Scenario 2 — Filter Movies with ≥100 Ratings

In [30]:
# Reuse earlier filtered data: ratings_100
complete_ratings_100_user2 = ratings_100.union(user2_ratings_df)

# Train ALS again
als_model_100_user2 = als.fit(complete_ratings_100_user2)

# Get recommendations
recommendations_user2_100 = als_model_100_user2.recommendForUserSubset(user2_df, 15)

# Map to titles
recs_user2_100 = recommendations_user2_100.selectExpr("userId", "explode(recommendations) as rec") \
                                          .selectExpr("userId", "rec.movieId as movieId", "rec.rating as predicted_rating") \
                                          .join(movies, on="movieId")
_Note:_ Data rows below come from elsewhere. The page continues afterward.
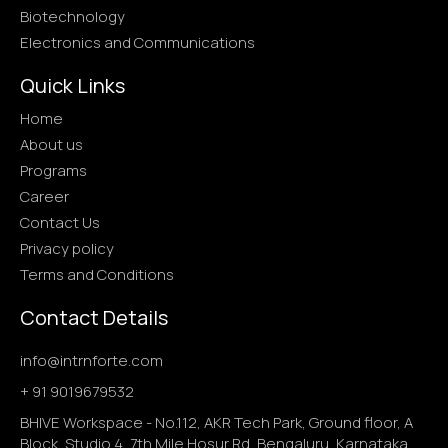
Biotechnology
Electronics and Communications
Quick Links
Home
About us
Programs
Career
Contact Us
Privacy policy
Terms and Conditions
Contact Details
info@intrnforte.com
+ 91 9019679532
BHIVE Workspace - No.112, AKR Tech Park, Ground floor, A
Block, Studio 4, 7th Mile Hosur Rd, Bengaluru ,Karnataka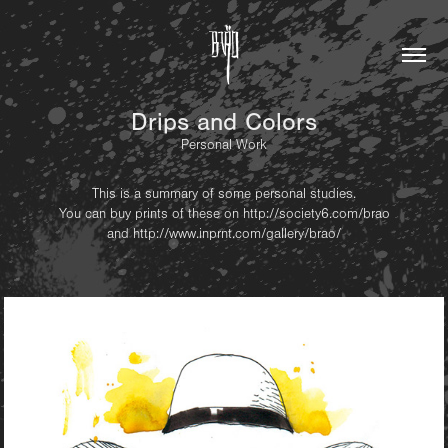
Drips and Colors
Personal Work
This is a summary of some personal studies.
You can buy prints of these on
http://society6.com/brao
and
http://www.inprnt.com/gallery/brao/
# Show recommendations for Scenario 2
recs_user2_100.select("movieId", "title", "predicted_rating").show(truncate=False)


+-------+--------------------------------+----------------+
|movieId|title                           |predicted_rating|
+-------+--------------------------------+----------------+
|11     |American President, The (1995)  |4.7985916       |
|20     |Money Train (1995)              |4.3187323       |
|79132  |Inception (2010)                |4.1376877       |
|2028   |Saving Private Ryan (1998)      |4.099926        |
|356    |Forrest Gump (1994)             |4.093837        |
|318    |Shawshank Redemption, The (1994)|4.07812         |
|3147   |Green Mile, The (1999)          |4.036998        |
|110    |Braveheart (1995)               |4.021549        |
|912    |Casablanca (1942)               |4.0184          |
|2571   |Matrix, The (1999)              |3.9839067       |
|4995   |Beautiful Mind, A (2001)        |3.976591        |
|527    |Schindler's List (1993)         |3.9654548       |
|3578   |Gladiator (2000)                |3.9590144       |
|1270   |Back to the Future (1985)      

Insights and Foresights: Scenario Comparison

Scenario 1: Full Dataset (No Rating Threshold)
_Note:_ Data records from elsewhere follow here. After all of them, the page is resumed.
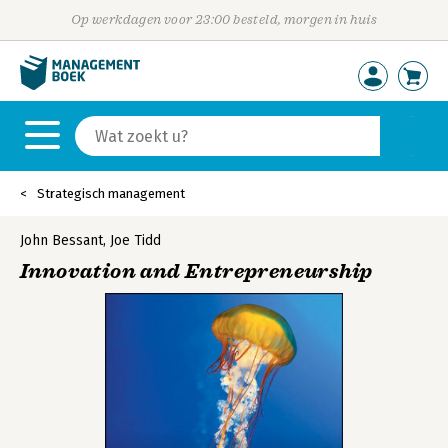
Op werkdagen voor 23:00 besteld, morgen in huis
Strategisch management
John Bessant
,
Joe Tidd
Innovation and Entrepreneurship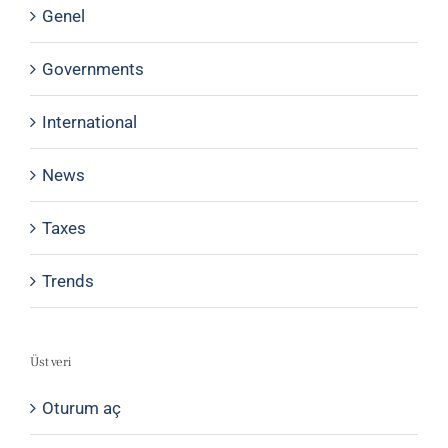
Genel
Governments
International
News
Taxes
Trends
Üst veri
Oturum aç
In this scenario, the recommendation model was trained on all available movies, including those with very few ratings. As a result, the system had access to a wider range of movie options, including niche or less mainstream titles. For both users (Aashma(me) and My friend), the recommendations were often diverse, with some lesser-known or unique titles being suggested. This scenario shows strong personalization potential, particularly when users have rated a mix of mainstream and less common movies. However, because low-rated or rarely rated movies were included, there is a higher chance of recommending less reliable titles, possibly due to limited collaborative signals.

Scenario 2: Filtered Dataset (Movies with ≥100 Ratings)
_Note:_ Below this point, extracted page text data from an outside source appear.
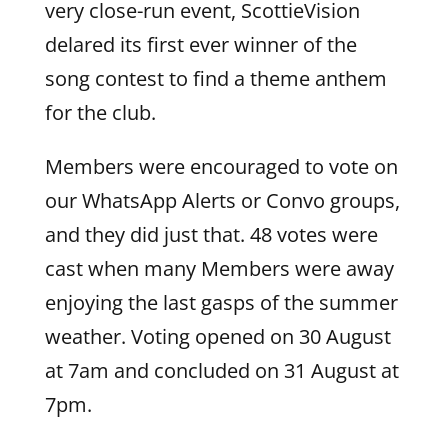
very close-run event, ScottieVision
delared its first ever winner of the
song contest to find a theme anthem
for the club.
Members were encouraged to vote on
our WhatsApp Alerts or Convo groups,
and they did just that. 48 votes were
cast when many Members were away
enjoying the last gasps of the summer
weather. Voting opened on 30 August
at 7am and concluded on 31 August at
7pm.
In the second scenario, I filtered out all movies with fewer than 100 ratings before training the ALS model. This approach removed less popular or obscure titles and focused only on movies with strong viewer engagement. As expected, the recommendations leaned heavily toward popular, mainstream titles that have been consistently rated by many users. While this ensured a higher degree of recommendation reliability, it somewhat reduced the diversity and personalization of the suggestions. The model was more cautious and less exploratory, offering safe and broadly liked options rather than niche content.



Final Foresights and Business Implications

For a movie recommendation startup like Ripe Pumpkins, it may be best to:Use Scenario 1 (full dataset) for long-term users with well-established profiles and a history of diverse tastes and Use Scenario 2 (filtered dataset) for new users with limited ratings to ensure trust in recommendations.
We can consider a hybrid model that starts with popular content (Scenario 2) and gradually incorporates more niche titles (Scenario 1) as user preference data grows.Leverage Pumpkinmeter scores to highlight how "mainstream" or "personalized" a recommendation is, improving transparency and user trust.